With the pictures removed, please write out every line below exactly as given.

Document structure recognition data
►

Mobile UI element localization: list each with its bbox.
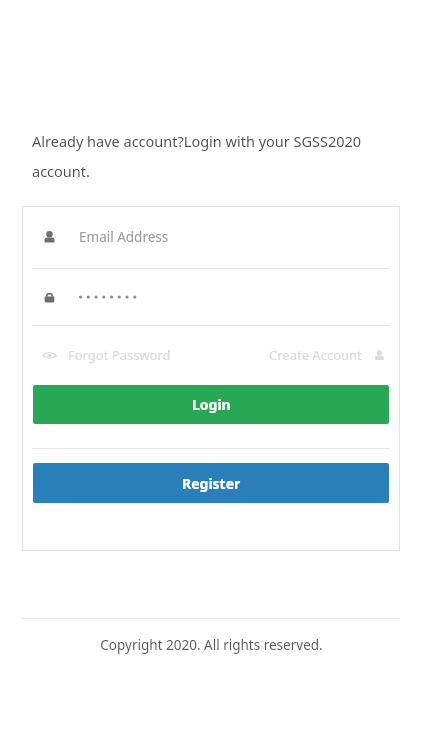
staticText: Copyright 2020. All rights reserved. bbox=[100, 636, 323, 654]
staticText: Already have account?Login with your SGS… bbox=[32, 131, 398, 182]
staticText: Forgot Password bbox=[68, 346, 171, 364]
button[interactable]: Forgot Password bbox=[42, 346, 171, 364]
button[interactable]: Email Address bbox=[32, 206, 390, 268]
staticText: Register bbox=[182, 474, 241, 493]
button[interactable] bbox=[32, 269, 390, 325]
button[interactable]: Create Account bbox=[269, 346, 386, 364]
staticText: Create Account bbox=[269, 346, 362, 364]
button[interactable]: Login bbox=[33, 385, 389, 424]
staticText: Email Address bbox=[79, 228, 169, 246]
button[interactable]: Register bbox=[33, 463, 389, 503]
staticText: Login bbox=[192, 395, 231, 414]
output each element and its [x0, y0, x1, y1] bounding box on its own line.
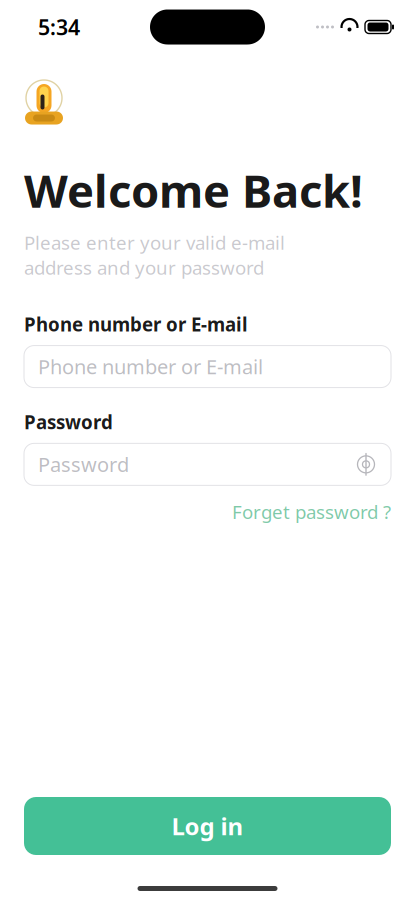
button[interactable]: Password [24, 443, 391, 485]
button[interactable]: Phone number or E-mail [24, 346, 391, 388]
staticText: Please enter your valid e-mail address a… [24, 230, 285, 280]
staticText: Password [24, 410, 113, 434]
staticText: Phone number or E-mail [24, 312, 248, 337]
button[interactable]: Forget password ? [232, 493, 391, 530]
button[interactable]: Log in [24, 797, 391, 855]
staticText: Welcome Back! [24, 160, 363, 220]
staticText: Password [38, 451, 129, 478]
staticText: Phone number or E-mail [38, 353, 263, 380]
staticText: Forget password ? [232, 499, 391, 524]
staticText: Log in [172, 810, 244, 842]
staticText: 5:34 [38, 13, 80, 41]
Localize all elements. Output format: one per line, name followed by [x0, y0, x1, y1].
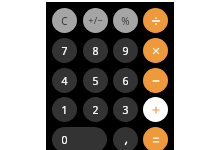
button[interactable]: 5 — [83, 68, 108, 93]
button[interactable]: 4 — [52, 68, 77, 93]
button[interactable]: Equals — [143, 127, 168, 150]
button[interactable]: Clear — [52, 8, 77, 33]
button[interactable]: Plus minus — [83, 8, 108, 33]
button[interactable]: 9 — [113, 38, 138, 63]
staticText: 4 — [61, 74, 68, 88]
staticText: 3 — [122, 103, 129, 117]
button[interactable]: Divide — [143, 8, 168, 33]
staticText: C — [61, 14, 68, 28]
button[interactable]: 2 — [83, 97, 108, 122]
button[interactable]: Minus — [143, 68, 168, 93]
staticText: 8 — [92, 44, 99, 58]
staticText: 7 — [61, 44, 68, 58]
staticText: 0 — [61, 133, 68, 147]
button[interactable]: Decimal point — [113, 127, 138, 150]
button[interactable]: Multiply — [143, 38, 168, 63]
staticText: 1 — [61, 103, 68, 117]
staticText: 5 — [92, 74, 99, 88]
staticText: +/− — [88, 14, 103, 27]
staticText: % — [121, 14, 130, 28]
button[interactable]: 3 — [113, 97, 138, 122]
staticText: 9 — [122, 44, 129, 58]
staticText: 2 — [92, 103, 99, 117]
button[interactable]: Plus — [143, 97, 168, 122]
staticText: 6 — [122, 74, 129, 88]
button[interactable]: 1 — [52, 97, 77, 122]
button[interactable]: Percent — [113, 8, 138, 33]
button[interactable]: 7 — [52, 38, 77, 63]
button[interactable]: 0 — [52, 127, 107, 150]
button[interactable]: 6 — [113, 68, 138, 93]
button[interactable]: 8 — [83, 38, 108, 63]
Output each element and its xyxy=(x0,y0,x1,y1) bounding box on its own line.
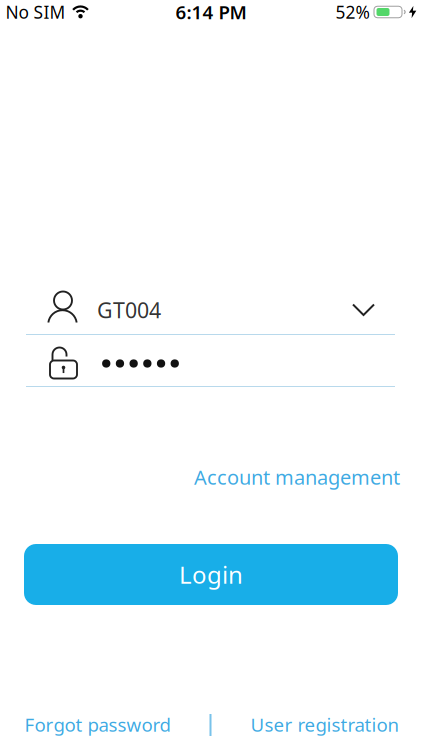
staticText: Forgot password xyxy=(24,712,170,737)
staticText: User registration xyxy=(250,712,400,737)
button[interactable]: User registration xyxy=(250,712,400,737)
button[interactable]: Forgot password xyxy=(24,712,170,737)
button[interactable]: Login xyxy=(24,544,398,605)
staticText: 6:14 PM xyxy=(176,0,246,24)
staticText: 52% xyxy=(336,0,370,24)
staticText: GT004 xyxy=(97,296,161,324)
staticText: No SIM xyxy=(6,0,66,24)
button[interactable]: Account management xyxy=(194,464,400,490)
staticText: Login xyxy=(179,559,243,590)
button[interactable]: Show accounts xyxy=(346,294,382,324)
staticText: Account management xyxy=(194,464,400,490)
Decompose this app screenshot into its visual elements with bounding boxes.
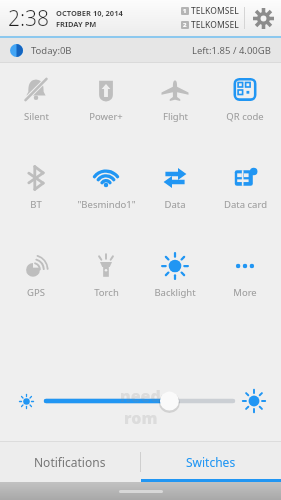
button[interactable]: Power+ (73, 73, 139, 125)
staticText: need (120, 385, 161, 407)
staticText: BT (30, 198, 42, 211)
staticText: Torch (94, 286, 119, 299)
staticText: Flight (163, 110, 188, 123)
button[interactable]: Data (142, 161, 208, 213)
button[interactable]: Maximum brightness (239, 386, 269, 416)
staticText: TELKOMSEL (191, 19, 239, 31)
staticText: Silent (24, 110, 49, 123)
staticText: OCTOBER 10, 2014 (56, 8, 123, 18)
button[interactable]: BT (3, 161, 69, 213)
button[interactable]: More (212, 249, 278, 301)
button[interactable]: Brightness (46, 386, 233, 416)
staticText: 2:38 (8, 4, 50, 33)
staticText: Power+ (89, 110, 123, 123)
staticText: GPS (27, 286, 45, 299)
button[interactable]: Data card (212, 161, 278, 213)
button[interactable]: Switches (141, 442, 281, 482)
staticText: Notifications (34, 454, 106, 470)
button[interactable]: Backlight (142, 249, 208, 301)
staticText: Data (164, 198, 186, 211)
staticText: Data card (224, 198, 267, 211)
button[interactable]: Minimum brightness (12, 387, 40, 415)
button[interactable]: Today:0B (0, 38, 281, 62)
staticText: QR code (226, 110, 264, 123)
staticText: 1 (183, 7, 187, 15)
staticText: TELKOMSEL (191, 5, 239, 17)
staticText: Today:0B (31, 44, 72, 57)
staticText: "Besmindo1" (77, 198, 136, 211)
button[interactable]: GPS (3, 249, 69, 301)
staticText: rom (124, 407, 158, 429)
button[interactable]: "Besmindo1" (73, 161, 139, 213)
staticText: Backlight (154, 286, 196, 299)
button[interactable]: Torch (73, 249, 139, 301)
button[interactable]: Flight (142, 73, 208, 125)
staticText: More (233, 286, 257, 299)
staticText: 2 (183, 21, 187, 29)
button[interactable]: Notifications (0, 442, 140, 482)
staticText: Left:1.85 / 4.00GB (192, 44, 271, 57)
button[interactable]: Settings (250, 5, 276, 31)
button[interactable]: QR code (212, 73, 278, 125)
staticText: Switches (186, 454, 236, 470)
staticText: FRIDAY PM (56, 19, 97, 29)
button[interactable]: Silent (3, 73, 69, 125)
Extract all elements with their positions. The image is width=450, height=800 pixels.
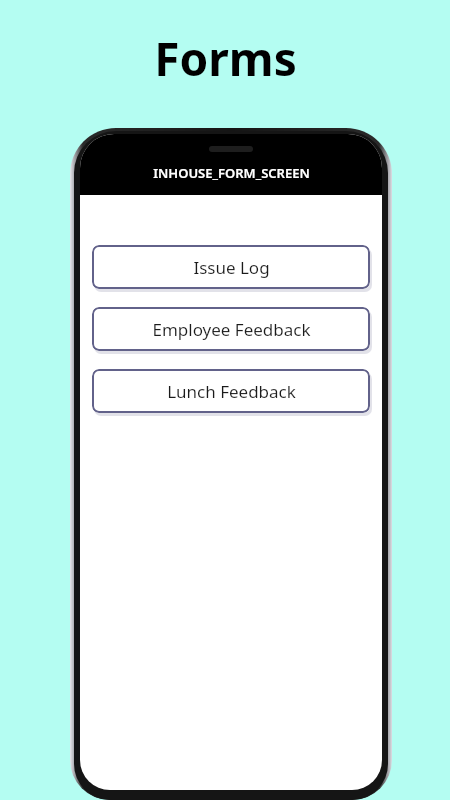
staticText: Employee Feedback xyxy=(152,318,311,341)
button[interactable]: Issue Log xyxy=(92,245,370,289)
staticText: Lunch Feedback xyxy=(167,380,296,403)
staticText: Issue Log xyxy=(193,256,270,279)
button[interactable]: Lunch Feedback xyxy=(92,369,370,413)
staticText: Forms xyxy=(154,27,297,90)
button[interactable]: Employee Feedback xyxy=(92,307,370,351)
staticText: INHOUSE_FORM_SCREEN xyxy=(153,164,310,182)
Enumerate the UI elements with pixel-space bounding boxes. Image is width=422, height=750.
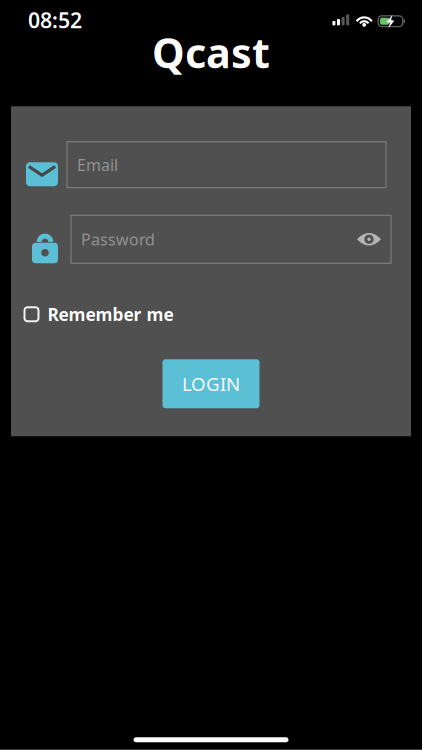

◄

#### ANSWER TO THIS EXERCISE
Mobile UI element localization: list each with its bbox.
staticText: Copyright 2020. All rights reserved. bbox=[100, 636, 323, 654]
staticText: Already have account?Login with your SGS… bbox=[32, 131, 398, 182]
staticText: Forgot Password bbox=[68, 346, 171, 364]
button[interactable]: Forgot Password bbox=[42, 346, 171, 364]
button[interactable]: Email Address bbox=[32, 206, 390, 268]
staticText: Register bbox=[182, 474, 241, 493]
button[interactable] bbox=[32, 269, 390, 325]
button[interactable]: Create Account bbox=[269, 346, 386, 364]
staticText: Create Account bbox=[269, 346, 362, 364]
button[interactable]: Login bbox=[33, 385, 389, 424]
staticText: Email Address bbox=[79, 228, 169, 246]
button[interactable]: Register bbox=[33, 463, 389, 503]
staticText: Login bbox=[192, 395, 231, 414]
output each element and its [x0, y0, x1, y1] bounding box on its own line.
button[interactable]: Password [24, 443, 391, 485]
button[interactable]: Phone number or E-mail [24, 346, 391, 388]
staticText: Please enter your valid e-mail address a… [24, 230, 285, 280]
staticText: Password [24, 410, 113, 434]
staticText: Phone number or E-mail [24, 312, 248, 337]
button[interactable]: Forget password ? [232, 493, 391, 530]
button[interactable]: Log in [24, 797, 391, 855]
staticText: Welcome Back! [24, 160, 363, 220]
staticText: Password [38, 451, 129, 478]
staticText: Phone number or E-mail [38, 353, 263, 380]
staticText: Forget password ? [232, 499, 391, 524]
staticText: Log in [172, 810, 244, 842]
staticText: 5:34 [38, 13, 80, 41]
Localize all elements. Output format: one per line, name followed by [x0, y0, x1, y1].
button[interactable]: 5 — [83, 68, 108, 93]
button[interactable]: 4 — [52, 68, 77, 93]
button[interactable]: Equals — [143, 127, 168, 150]
button[interactable]: Clear — [52, 8, 77, 33]
button[interactable]: Plus minus — [83, 8, 108, 33]
button[interactable]: 9 — [113, 38, 138, 63]
staticText: 4 — [61, 74, 68, 88]
staticText: 3 — [122, 103, 129, 117]
button[interactable]: Divide — [143, 8, 168, 33]
staticText: C — [61, 14, 68, 28]
button[interactable]: 2 — [83, 97, 108, 122]
button[interactable]: Minus — [143, 68, 168, 93]
staticText: 8 — [92, 44, 99, 58]
staticText: 7 — [61, 44, 68, 58]
staticText: 0 — [61, 133, 68, 147]
button[interactable]: Decimal point — [113, 127, 138, 150]
button[interactable]: Multiply — [143, 38, 168, 63]
staticText: 1 — [61, 103, 68, 117]
staticText: 5 — [92, 74, 99, 88]
staticText: +/− — [88, 14, 103, 27]
staticText: % — [121, 14, 130, 28]
button[interactable]: 3 — [113, 97, 138, 122]
staticText: 9 — [122, 44, 129, 58]
staticText: 2 — [92, 103, 99, 117]
button[interactable]: Plus — [143, 97, 168, 122]
staticText: 6 — [122, 74, 129, 88]
button[interactable]: 1 — [52, 97, 77, 122]
button[interactable]: Percent — [113, 8, 138, 33]
button[interactable]: 7 — [52, 38, 77, 63]
button[interactable]: 0 — [52, 127, 107, 150]
button[interactable]: 6 — [113, 68, 138, 93]
button[interactable]: 8 — [83, 38, 108, 63]
Output each element and its xyxy=(x0,y0,x1,y1) bounding box on its own line.
staticText: Forgot password xyxy=(24,712,170,737)
staticText: User registration xyxy=(250,712,400,737)
button[interactable]: User registration xyxy=(250,712,400,737)
button[interactable]: Forgot password xyxy=(24,712,170,737)
button[interactable]: Login xyxy=(24,544,398,605)
staticText: 6:14 PM xyxy=(176,0,246,24)
staticText: 52% xyxy=(336,0,370,24)
staticText: GT004 xyxy=(97,296,161,324)
staticText: No SIM xyxy=(6,0,66,24)
button[interactable]: Account management xyxy=(194,464,400,490)
staticText: Login xyxy=(179,559,243,590)
button[interactable]: Show accounts xyxy=(346,294,382,324)
staticText: Account management xyxy=(194,464,400,490)
Decompose this app screenshot into its visual elements with bounding boxes.
button[interactable]: Power+ (73, 73, 139, 125)
staticText: need (120, 385, 161, 407)
staticText: BT (30, 198, 42, 211)
staticText: Torch (94, 286, 119, 299)
staticText: Flight (163, 110, 188, 123)
button[interactable]: Data (142, 161, 208, 213)
button[interactable]: Maximum brightness (239, 386, 269, 416)
staticText: TELKOMSEL (191, 19, 239, 31)
staticText: Silent (24, 110, 49, 123)
staticText: OCTOBER 10, 2014 (56, 8, 123, 18)
button[interactable]: BT (3, 161, 69, 213)
button[interactable]: More (212, 249, 278, 301)
button[interactable]: Brightness (46, 386, 233, 416)
staticText: 2:38 (8, 4, 50, 33)
staticText: Power+ (89, 110, 123, 123)
staticText: GPS (27, 286, 45, 299)
button[interactable]: Data card (212, 161, 278, 213)
button[interactable]: Switches (141, 442, 281, 482)
staticText: Notifications (34, 454, 106, 470)
button[interactable]: Backlight (142, 249, 208, 301)
staticText: Data (164, 198, 186, 211)
staticText: Data card (224, 198, 267, 211)
button[interactable]: Minimum brightness (12, 387, 40, 415)
button[interactable]: Today:0B (0, 38, 281, 62)
staticText: QR code (226, 110, 264, 123)
staticText: 1 (183, 7, 187, 15)
staticText: TELKOMSEL (191, 5, 239, 17)
staticText: Today:0B (31, 44, 72, 57)
staticText: "Besmindo1" (77, 198, 136, 211)
button[interactable]: GPS (3, 249, 69, 301)
staticText: rom (124, 407, 158, 429)
button[interactable]: "Besmindo1" (73, 161, 139, 213)
staticText: Backlight (154, 286, 196, 299)
button[interactable]: Torch (73, 249, 139, 301)
button[interactable]: Flight (142, 73, 208, 125)
staticText: More (233, 286, 257, 299)
staticText: 2 (183, 21, 187, 29)
button[interactable]: Notifications (0, 442, 140, 482)
staticText: Left:1.85 / 4.00GB (192, 44, 271, 57)
button[interactable]: Settings (250, 5, 276, 31)
button[interactable]: QR code (212, 73, 278, 125)
staticText: Switches (186, 454, 236, 470)
staticText: FRIDAY PM (56, 19, 97, 29)
button[interactable]: Silent (3, 73, 69, 125)
Extract all elements with their positions. The image is width=450, height=800 pixels.
staticText: Employee Feedback xyxy=(152,318,311,341)
button[interactable]: Issue Log xyxy=(92,245,370,289)
staticText: Lunch Feedback xyxy=(167,380,296,403)
staticText: Issue Log xyxy=(193,256,270,279)
button[interactable]: Lunch Feedback xyxy=(92,369,370,413)
staticText: Forms xyxy=(154,27,297,90)
button[interactable]: Employee Feedback xyxy=(92,307,370,351)
staticText: INHOUSE_FORM_SCREEN xyxy=(153,164,310,182)
Enumerate the UI elements with pixel-space bounding boxes. Image is width=422, height=750.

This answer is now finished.